Although Defendants assert that Plaintiffs failed to “plead any particular acts of negligence” by Johnson, the Ponder Affidavit identifies specific conduct that supports the negligence claim against Johnson. In particular, Ponder opines that Johnson was negligent because he
ECF 24, at 19-10.
• failed to stop immediately once the Car slid underneath the Truck's trailer to minimize “the crushing and occupant trapping forces exerted by the trailer and its wheels” and “the prolonged introduction of fire-igniting
sparks from the vehicle's metal parts scraping the road as it [was] dragged toward a stop”; and
• was handling a cell phone or other electronic device in violation of Georgia and Federal law, “after the passenger vehicle [became] wedged under the side of his trailer as he [brought] his rig to a prolonged stop.”
ECF 27-1, ¶¶ 10-11.
Id. ¶¶ 15-17.
Ponder concludes that Johnson's conduct caused greater damages than might otherwise have occurred, exacerbated the injuries suffered by Thigpen, Teeuwissen, and Smith, and may have been the reason why the Car burst into flames.
Id. ¶ 18. See generally ECF 27-1.
So, even assuming that the crash report is admissible to show that Thigpen purportedly caused the accident (something the Court need not decide here), this would only create a dispute about how fault should be apportioned-not show that there is no conceivable way Johnson was also negligent. The proximate cause of an injury “may be two separate and distinct acts of negligence acting concurrently[,] and the person injured may recover from either or both of the persons responsible. The mere fact that the plaintiff's injuries would not have been sustained had only one of the acts of negligence occurred will not of itself operate to limit the other act as constituting the proximate cause.” Hayes, 317 Ga.App. at 78 (quoting Vann v. Finley, 313 Ga.App. 153, 163 (2011)) (alteration in original).

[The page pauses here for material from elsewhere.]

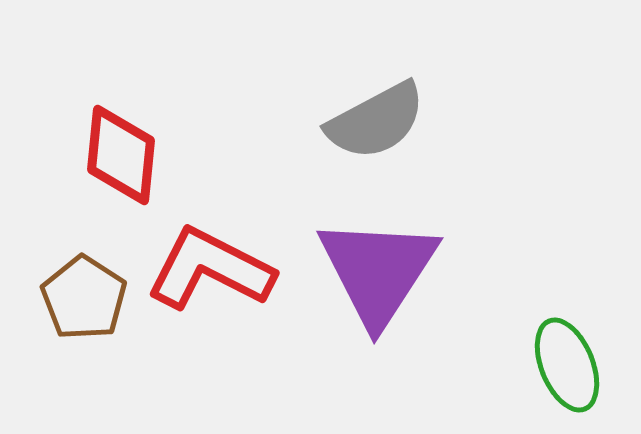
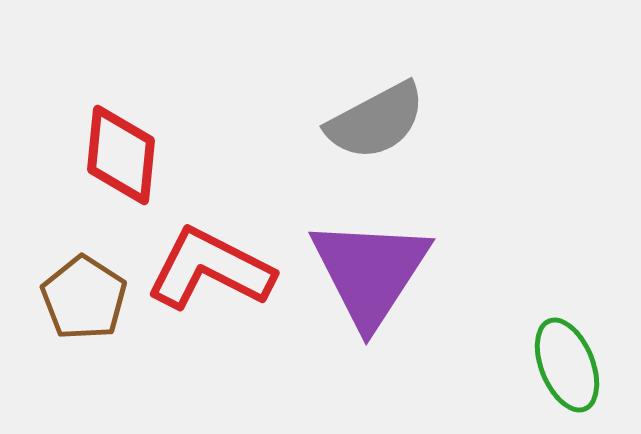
purple triangle: moved 8 px left, 1 px down
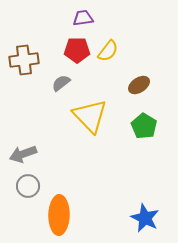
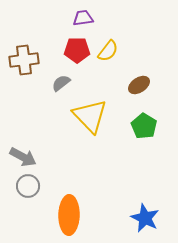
gray arrow: moved 3 px down; rotated 132 degrees counterclockwise
orange ellipse: moved 10 px right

In short, Defendants have failed to establish by clear and convincing evidence that there is no possibility Plaintiffs can prove a cause of action against Johnson. Stillwell, 663 F.3d at 1332; Crowe, 113 F.3d at 1538. Since the claim against Johnson is viable, the dependent claims against Saddle Creek, Poch Staffing, and Zurich are also viable. Neither they nor Johnson were fraudulently joined.
IV. Conclusion
NNA's Motion to Disregard Affidavit [ECF 28] is DENIED. Plaintiffs' Motion for Remand [ECF 14] is GRANTED. The Clerk is DIRECTED to REMAND this action to the State Court of Clayton County, Georgia.
SO ORDERED this 31st day of March, 2023.